Founded by two surfers, Alex Schulzeand Andrew Cooperoriginally came up with the idea of 4ocean in 2015 after a post-graduation surf trip to Bali, Indonesia.
“The beaches they were trying to surf on were riddled in plastic — plastic coming up in each wave, plastic on the beaches,” says 4ocean Brand Marketing Manager Kaycee Guffey. “Fishermen were explaining to them that the community was having trouble catching fish — so much trash was driving away the ecosystem.”
Freshly graduated from Florida Atlantic University with business degrees, Schulze and Cooper devised a business model centered around selling bracelets, the purpose of which were twofold. On the one hand, the jewelry served as a physical reminder to the wearer (and hopefully a conversation starter with their friends) to keep the health of the world’s oceans in mind when consuming single-use plastics. Made from the plastic collected on cleanups, ideally, it’d be hard to drink from a plastic water bottle with that reminder on your wrist. On the other, the funds raised from the sale of the bracelets were used to pay former fishermen whose jobs had been rendered obsolete as plastic replaced the fish in their area. Rather than fishing for fish, instead they’d fish for the plastic that’s slowly clogging up the world’s rivers, oceans and coastlines.

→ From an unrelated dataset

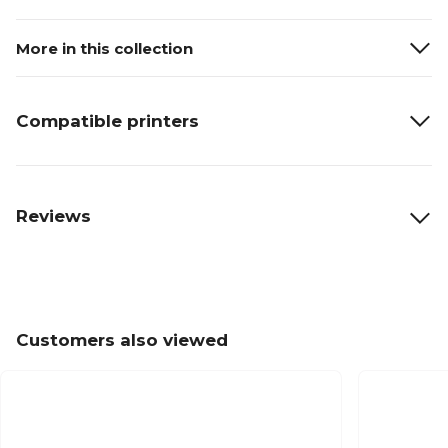
More in this collection
Compatible printers
Reviews
Customers also viewed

The operation has since morphed into one of the world’s largest ongoing ocean cleanup crews, and bracelets have been spotted on celebrities like Tom Brady, Ellie Goulding, Macie Williams, Whoopie Goldberg, Hilary Burton, Jayden Smith and more. (And it’s worth noting here, Guffey says, that 4ocean didn’t send those bracelets — Hollywood has taken to them on their own.)

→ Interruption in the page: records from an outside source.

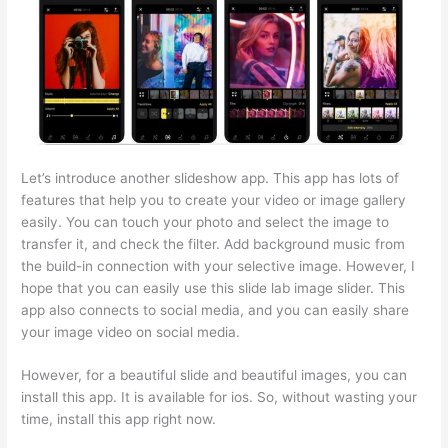
Let’s introduce another slideshow app. This app has lots of
features that help you to create your video or image gallery
easily. You can touch your photo and select the image to
transfer it, and check the filter. Add background music from
the build-in connection with your selective image. However, I
hope that you can easily use this slide lab image slider. This
app also connects to social media, and you can easily share
your image video on social media.
However, for a beautiful slide and beautiful images, you can
install this app. It is available for ios. So, without wasting your
time, install this app right now.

For the first two years, it was the sale of only one product, the original bracelet — every sale of which funded the removal of a pound of trash from the ocean, as well as funded the equipment, crew members’ salaries and more. But since then, product options have grown to include items such as reusable cups, bottles and shopping bags as well as beach chairs, apparel travel straws and more. Interested parties can even purchase pounds of ocean cleanup services in increments starting at 1 pound for $10 up to 25 pounds for $250.
4ocean crews use Garmin marine technology to help them in their trash removal efforts. “They’re very important pieces for our operation,” Guffey says, citing the usefulness of Descent™ MK2i dive computers, which help divers to go down and retrieve trash below the ocean’s surface, as well as ECHOMAP™ Ultra chartplotters for mapping and GT56 transducers for using scanning sonar to see everything below and around the boats.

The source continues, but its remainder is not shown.